Massive particle production from accelerated sources in high magnetic fields

TL;DR

This paper reviews how the acceleration of particles in extreme magnetic fields influences their production, highlighting that certain particle emissions are suppressed unless a specific acceleration threshold is exceeded.

Contribution

It provides a detailed analysis of the role of proper acceleration in particle production, especially in astrophysical environments like pulsar magnetospheres.

Findings

Proton accelerations in pulsar magnetospheres are below the pion production threshold.

Particle production is strongly suppressed if acceleration is below a certain threshold.

The acceleration scale determines the likelihood of massive particle emission.

Abstract

Non-electromagnetic emissions from high energy particles in extreme environments has been studied in the literature by using several variations of the semi-classical formalism. The detailed mechanisms behind such emissions are of great astrophysical interest since they can alter appreciably the associated energy loss rates.
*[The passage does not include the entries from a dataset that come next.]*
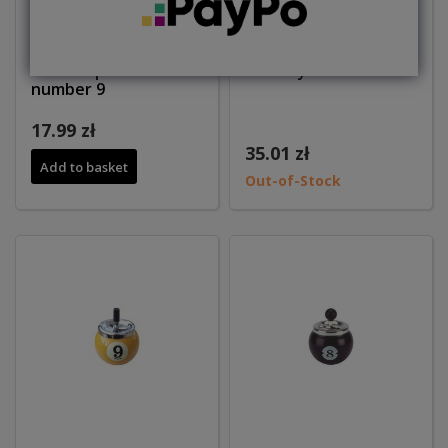
Bottle opener ball
Ashtray ball number 1
number 9
17.99 zł
35.01 zł
Add to basket
Out-of-Stock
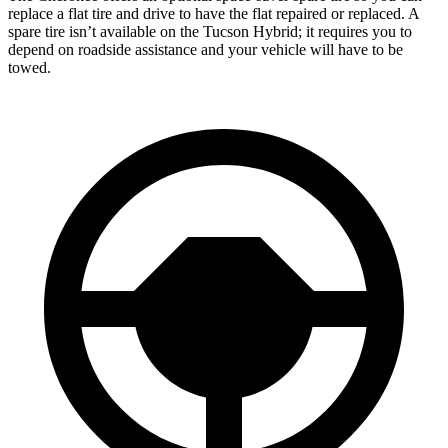
replace a flat tire and drive to have the flat repaired or replaced. A
spare tire isn’t available on the Tucson Hybrid; it requires you to
depend on roadside assistance and your vehicle will have to be
towed.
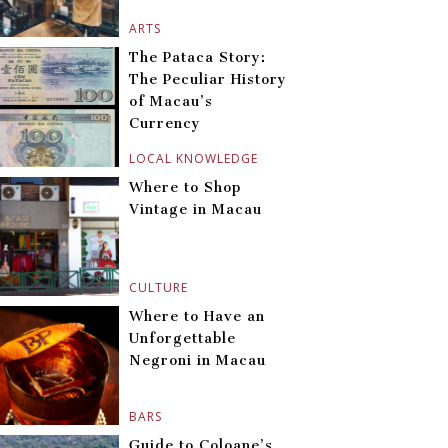
ARTS
The Pataca Story:
The Peculiar History
of Macau’s
Currency
LOCAL KNOWLEDGE
Where to Shop
Vintage in Macau
CULTURE
Where to Have an
Unforgettable
Negroni in Macau
BARS
Guide to Coloane’s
Here, we review the role played by the source proper acceleration $a$ in the particle production process. The acceleration $a$ determines the typical scale characterizing the particle production and, moreover, if the massive particle production is inertially forbidden, it will be strongly suppressed for $a$ below a certain threshold. In particular, we show that, for the case of accelerated protons in typical pulsar magnetospheres, the corresponding accelerations $a$ are far below the pion production threshold.